Among the lines below, how many carry the string "ศาลเจ"? Reply with a number and nothing else.

-------- RAW DATA

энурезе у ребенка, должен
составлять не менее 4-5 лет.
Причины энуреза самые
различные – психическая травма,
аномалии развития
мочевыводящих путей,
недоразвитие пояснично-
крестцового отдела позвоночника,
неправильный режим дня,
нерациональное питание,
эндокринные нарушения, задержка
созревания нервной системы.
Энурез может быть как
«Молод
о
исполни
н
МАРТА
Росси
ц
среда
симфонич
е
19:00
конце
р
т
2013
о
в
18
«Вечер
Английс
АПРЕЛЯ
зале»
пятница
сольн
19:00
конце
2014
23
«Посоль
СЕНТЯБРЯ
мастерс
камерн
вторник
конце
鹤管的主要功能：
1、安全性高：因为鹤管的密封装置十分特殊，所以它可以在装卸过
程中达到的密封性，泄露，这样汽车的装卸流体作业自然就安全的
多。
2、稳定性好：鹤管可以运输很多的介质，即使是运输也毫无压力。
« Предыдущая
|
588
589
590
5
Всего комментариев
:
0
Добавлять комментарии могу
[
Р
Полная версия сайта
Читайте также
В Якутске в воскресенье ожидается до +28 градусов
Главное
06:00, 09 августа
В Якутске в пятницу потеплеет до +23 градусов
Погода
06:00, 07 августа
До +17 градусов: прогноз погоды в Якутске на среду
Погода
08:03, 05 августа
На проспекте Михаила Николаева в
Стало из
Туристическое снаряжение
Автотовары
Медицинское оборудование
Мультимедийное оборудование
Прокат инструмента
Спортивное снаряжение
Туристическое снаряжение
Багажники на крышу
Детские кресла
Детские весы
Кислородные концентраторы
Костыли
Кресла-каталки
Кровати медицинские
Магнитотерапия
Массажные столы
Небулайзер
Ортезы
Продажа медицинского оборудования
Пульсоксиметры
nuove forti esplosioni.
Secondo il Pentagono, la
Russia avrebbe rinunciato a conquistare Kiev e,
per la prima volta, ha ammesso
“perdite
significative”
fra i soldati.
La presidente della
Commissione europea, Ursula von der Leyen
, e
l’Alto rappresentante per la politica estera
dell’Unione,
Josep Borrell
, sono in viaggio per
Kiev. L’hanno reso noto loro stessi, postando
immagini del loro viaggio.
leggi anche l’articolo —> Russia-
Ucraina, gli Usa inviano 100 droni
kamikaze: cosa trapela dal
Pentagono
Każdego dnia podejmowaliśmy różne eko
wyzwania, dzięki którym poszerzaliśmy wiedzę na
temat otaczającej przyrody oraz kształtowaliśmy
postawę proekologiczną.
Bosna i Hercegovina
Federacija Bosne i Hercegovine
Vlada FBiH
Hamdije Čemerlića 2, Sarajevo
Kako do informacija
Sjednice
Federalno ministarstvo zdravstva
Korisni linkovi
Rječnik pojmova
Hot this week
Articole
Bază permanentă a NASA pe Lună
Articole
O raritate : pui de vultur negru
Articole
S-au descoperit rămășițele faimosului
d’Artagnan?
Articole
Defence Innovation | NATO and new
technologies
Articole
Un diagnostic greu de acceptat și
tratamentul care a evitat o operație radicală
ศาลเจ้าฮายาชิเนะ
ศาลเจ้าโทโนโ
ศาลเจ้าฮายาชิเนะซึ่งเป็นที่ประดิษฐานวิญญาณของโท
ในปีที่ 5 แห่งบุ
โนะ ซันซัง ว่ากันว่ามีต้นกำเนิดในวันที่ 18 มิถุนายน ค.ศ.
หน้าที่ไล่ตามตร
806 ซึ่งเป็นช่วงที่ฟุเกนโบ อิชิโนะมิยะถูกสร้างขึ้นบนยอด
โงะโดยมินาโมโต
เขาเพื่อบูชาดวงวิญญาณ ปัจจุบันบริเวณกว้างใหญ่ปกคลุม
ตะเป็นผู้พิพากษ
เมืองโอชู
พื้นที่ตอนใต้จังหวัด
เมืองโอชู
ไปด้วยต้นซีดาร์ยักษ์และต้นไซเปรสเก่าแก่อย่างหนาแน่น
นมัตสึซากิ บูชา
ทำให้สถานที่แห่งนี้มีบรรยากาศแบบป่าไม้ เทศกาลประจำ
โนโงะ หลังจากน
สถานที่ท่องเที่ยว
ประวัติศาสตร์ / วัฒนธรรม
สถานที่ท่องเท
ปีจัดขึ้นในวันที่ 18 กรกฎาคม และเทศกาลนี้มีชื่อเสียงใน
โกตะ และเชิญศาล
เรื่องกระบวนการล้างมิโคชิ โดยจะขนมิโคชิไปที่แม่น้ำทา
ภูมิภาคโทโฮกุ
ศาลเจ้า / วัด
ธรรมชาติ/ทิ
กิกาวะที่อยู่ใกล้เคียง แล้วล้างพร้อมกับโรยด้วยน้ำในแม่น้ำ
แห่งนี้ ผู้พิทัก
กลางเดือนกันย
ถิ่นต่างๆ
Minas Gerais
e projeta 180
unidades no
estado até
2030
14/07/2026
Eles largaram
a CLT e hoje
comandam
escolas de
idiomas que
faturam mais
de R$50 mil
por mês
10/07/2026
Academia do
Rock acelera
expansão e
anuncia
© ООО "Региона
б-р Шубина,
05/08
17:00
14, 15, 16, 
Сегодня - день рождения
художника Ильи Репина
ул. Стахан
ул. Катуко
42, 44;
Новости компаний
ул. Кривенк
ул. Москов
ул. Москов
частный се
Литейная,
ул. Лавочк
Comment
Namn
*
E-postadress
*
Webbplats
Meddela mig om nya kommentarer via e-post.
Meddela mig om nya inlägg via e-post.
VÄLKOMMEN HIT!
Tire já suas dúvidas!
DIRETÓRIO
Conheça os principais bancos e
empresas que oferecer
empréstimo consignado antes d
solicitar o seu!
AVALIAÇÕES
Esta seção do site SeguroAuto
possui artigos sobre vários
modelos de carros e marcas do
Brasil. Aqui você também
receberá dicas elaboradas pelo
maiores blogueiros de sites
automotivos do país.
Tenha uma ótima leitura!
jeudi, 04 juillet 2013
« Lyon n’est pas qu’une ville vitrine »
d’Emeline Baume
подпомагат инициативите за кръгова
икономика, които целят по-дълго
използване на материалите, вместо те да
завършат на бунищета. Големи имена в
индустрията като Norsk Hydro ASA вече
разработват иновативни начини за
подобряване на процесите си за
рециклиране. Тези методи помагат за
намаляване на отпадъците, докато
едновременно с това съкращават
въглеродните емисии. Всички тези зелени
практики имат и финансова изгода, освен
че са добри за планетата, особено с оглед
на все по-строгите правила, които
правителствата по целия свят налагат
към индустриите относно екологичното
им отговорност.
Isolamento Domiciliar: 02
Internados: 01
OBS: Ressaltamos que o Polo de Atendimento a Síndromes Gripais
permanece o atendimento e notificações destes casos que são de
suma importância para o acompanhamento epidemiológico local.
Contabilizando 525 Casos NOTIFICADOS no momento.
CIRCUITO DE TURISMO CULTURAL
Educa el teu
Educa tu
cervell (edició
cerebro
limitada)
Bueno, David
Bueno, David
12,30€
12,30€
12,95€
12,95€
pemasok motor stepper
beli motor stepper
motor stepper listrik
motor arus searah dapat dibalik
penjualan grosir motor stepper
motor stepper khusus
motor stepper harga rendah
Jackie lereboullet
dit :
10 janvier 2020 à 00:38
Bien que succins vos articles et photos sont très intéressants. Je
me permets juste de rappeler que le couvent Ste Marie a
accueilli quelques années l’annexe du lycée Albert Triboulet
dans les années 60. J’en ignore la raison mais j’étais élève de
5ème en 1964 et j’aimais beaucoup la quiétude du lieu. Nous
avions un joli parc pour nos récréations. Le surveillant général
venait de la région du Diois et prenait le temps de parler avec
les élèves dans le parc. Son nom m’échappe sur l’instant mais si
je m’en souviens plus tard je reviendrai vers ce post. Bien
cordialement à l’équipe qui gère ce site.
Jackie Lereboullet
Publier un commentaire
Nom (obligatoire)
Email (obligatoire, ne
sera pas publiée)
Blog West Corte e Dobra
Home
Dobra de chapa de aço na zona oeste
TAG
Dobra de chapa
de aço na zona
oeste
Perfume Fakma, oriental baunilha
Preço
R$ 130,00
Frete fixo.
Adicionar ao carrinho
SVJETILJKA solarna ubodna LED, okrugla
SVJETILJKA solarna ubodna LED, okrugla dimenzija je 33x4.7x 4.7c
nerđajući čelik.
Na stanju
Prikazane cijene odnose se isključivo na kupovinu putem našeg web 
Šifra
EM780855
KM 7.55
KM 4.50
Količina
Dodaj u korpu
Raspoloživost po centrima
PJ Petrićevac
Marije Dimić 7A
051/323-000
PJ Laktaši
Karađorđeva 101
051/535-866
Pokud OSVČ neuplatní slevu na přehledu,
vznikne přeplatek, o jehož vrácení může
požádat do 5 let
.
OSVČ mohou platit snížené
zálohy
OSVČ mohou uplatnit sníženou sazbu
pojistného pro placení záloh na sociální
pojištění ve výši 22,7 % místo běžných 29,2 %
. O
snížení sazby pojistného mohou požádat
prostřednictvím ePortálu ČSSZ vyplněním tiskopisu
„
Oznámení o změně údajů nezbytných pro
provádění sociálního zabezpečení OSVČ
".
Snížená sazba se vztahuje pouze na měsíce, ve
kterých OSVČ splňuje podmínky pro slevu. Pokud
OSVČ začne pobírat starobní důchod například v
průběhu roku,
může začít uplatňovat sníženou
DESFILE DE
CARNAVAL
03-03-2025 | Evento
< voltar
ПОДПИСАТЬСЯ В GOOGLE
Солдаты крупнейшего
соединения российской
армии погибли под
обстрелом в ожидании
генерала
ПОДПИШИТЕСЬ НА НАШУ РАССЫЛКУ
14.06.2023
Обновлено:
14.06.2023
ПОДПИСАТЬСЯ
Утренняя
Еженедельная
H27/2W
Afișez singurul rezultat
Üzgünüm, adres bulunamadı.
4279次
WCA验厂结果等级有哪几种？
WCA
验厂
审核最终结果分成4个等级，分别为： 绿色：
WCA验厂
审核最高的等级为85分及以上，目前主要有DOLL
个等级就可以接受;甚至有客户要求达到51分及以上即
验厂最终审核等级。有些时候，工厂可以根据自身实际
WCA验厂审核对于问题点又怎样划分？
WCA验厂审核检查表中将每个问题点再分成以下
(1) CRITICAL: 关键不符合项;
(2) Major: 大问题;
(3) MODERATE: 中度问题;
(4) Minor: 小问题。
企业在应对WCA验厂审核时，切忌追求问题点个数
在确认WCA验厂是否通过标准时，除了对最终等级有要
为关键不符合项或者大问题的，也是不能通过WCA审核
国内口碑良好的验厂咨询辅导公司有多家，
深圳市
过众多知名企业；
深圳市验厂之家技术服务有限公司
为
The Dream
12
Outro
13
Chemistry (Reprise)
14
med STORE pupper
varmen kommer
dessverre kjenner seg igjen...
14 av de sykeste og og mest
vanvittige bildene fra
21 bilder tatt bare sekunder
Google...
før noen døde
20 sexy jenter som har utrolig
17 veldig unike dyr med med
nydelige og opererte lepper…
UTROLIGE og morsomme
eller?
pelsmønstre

----------------

- PROBLEM SOLUTION
4